My favorite essay in the book is “Warhol’s Surfaces, Mapplethorpe’s Depths,” by Tirza True Latimer, who teaches visual studies at the California College of the Arts in San Francisco. In a few paragraphs, it usefully situates Warhol and Mapplethorpe in the world’s history of portraiture, then reminds us of a few simple but capital facts:


Warhol’s portraits oftenexplicitly acknowledge the artifice of identity. Portraits such as those in the Drag Queen series challenge the photograph’s documentary status. Warhol’s sitters use pose, makeup, and costume to raise questions about “realness.” Warhol framed his sitters against neutral backdrops of the sort used for official ID photos and shot them at close range. The artless frontal lighting reduces relief, giving the faces the appearance of pressing against the picture plane and contributing to the overall effect of flatness.
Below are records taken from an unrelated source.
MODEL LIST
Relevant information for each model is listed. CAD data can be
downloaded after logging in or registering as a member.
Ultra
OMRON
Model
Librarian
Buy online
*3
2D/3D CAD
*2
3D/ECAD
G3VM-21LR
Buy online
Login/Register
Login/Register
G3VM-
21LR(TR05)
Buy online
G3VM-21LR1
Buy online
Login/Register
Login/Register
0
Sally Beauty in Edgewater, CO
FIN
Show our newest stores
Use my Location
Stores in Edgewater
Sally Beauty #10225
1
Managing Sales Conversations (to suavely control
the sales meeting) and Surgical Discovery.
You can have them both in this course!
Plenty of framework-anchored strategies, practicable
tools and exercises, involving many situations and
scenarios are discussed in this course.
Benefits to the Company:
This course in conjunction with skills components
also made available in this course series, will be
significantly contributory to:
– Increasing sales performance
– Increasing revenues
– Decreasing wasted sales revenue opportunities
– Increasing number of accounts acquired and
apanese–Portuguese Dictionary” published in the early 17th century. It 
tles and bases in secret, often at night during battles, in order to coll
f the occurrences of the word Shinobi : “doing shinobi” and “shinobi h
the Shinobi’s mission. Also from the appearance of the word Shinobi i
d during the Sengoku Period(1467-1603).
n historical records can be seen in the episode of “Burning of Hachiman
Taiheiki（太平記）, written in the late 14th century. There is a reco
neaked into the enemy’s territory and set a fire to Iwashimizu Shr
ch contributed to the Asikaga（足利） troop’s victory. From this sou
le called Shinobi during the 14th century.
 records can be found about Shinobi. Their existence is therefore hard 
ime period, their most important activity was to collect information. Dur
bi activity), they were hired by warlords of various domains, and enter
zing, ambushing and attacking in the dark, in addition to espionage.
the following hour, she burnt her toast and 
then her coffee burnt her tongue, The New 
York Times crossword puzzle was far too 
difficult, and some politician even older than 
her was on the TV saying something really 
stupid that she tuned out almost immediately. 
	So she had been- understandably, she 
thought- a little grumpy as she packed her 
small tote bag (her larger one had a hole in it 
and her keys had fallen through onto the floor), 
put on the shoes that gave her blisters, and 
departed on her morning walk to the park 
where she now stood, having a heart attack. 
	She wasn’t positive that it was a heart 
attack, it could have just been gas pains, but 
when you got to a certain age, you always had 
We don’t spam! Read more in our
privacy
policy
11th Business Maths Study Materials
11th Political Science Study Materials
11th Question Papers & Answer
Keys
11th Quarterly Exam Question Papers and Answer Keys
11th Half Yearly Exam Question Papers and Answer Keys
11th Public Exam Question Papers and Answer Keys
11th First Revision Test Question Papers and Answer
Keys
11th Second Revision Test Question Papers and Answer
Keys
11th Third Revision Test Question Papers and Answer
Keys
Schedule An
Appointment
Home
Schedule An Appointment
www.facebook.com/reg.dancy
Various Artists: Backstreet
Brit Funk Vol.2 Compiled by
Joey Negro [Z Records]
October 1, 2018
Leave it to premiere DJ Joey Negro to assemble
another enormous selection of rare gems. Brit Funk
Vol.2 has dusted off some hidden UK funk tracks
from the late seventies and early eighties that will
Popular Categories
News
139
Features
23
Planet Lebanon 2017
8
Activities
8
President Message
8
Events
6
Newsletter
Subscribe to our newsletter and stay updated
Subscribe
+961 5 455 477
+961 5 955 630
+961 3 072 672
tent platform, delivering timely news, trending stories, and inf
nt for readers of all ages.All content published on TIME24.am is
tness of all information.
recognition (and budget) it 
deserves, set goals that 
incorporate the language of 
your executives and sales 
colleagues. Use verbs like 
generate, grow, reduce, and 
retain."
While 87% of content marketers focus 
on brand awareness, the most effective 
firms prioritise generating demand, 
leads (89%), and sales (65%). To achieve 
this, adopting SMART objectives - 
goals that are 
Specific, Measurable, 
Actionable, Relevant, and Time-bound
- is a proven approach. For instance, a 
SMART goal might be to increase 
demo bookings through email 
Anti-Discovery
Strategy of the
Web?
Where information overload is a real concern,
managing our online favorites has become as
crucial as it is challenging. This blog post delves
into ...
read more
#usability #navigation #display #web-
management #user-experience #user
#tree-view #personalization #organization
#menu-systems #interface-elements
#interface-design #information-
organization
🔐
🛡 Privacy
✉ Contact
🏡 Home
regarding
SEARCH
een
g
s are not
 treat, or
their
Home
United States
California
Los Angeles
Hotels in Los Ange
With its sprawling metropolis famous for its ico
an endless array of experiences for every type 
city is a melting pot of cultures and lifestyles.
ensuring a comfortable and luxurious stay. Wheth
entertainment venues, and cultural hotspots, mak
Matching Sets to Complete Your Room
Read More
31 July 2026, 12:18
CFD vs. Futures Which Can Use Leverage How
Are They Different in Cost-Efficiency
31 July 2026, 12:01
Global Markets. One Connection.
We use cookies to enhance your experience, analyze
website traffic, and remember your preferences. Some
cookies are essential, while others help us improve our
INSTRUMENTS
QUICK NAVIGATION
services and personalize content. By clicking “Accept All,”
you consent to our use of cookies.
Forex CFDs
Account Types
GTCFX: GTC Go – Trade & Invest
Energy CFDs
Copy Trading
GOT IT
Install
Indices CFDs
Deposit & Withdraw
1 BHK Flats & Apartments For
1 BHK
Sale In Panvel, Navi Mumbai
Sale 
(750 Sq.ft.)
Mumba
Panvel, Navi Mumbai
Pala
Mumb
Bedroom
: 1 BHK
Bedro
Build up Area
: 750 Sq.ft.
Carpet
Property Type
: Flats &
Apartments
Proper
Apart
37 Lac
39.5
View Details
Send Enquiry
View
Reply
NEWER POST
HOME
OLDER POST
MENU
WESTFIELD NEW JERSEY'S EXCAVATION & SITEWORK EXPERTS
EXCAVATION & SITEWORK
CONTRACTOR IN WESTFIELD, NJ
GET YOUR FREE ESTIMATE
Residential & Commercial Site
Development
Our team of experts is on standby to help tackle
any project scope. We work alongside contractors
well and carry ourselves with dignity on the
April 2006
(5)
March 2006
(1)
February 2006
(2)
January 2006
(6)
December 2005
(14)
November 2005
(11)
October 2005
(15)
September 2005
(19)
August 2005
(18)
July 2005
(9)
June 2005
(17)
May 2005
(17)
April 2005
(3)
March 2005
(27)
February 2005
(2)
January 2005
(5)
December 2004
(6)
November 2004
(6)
The Polaroid Big Shot camera Warhol used also flattened the field of the image. He submitted many of the Polaroids to painterly interventions, using his trademark photo-silkscreen technique to blow up and reproduce them in nonnaturalistic colors on linen supports. The silkscreen process eliminates nuances to further minimize the illusion of depth (and thus realism). [36]


The cover of the book is a perfect choice, it is a 1983 portrait of Mapplethorpe, black and red and historic, with the artist looking at us in the eye as if to defy us to peruse the book and stumble upon the well-known Patti Smith quote: “As far as I’m concerned, being any gender is a drag.” Strongly recommended for gender studies scholars, art historians, and Warhol and / or Mapplethorpe aficionados.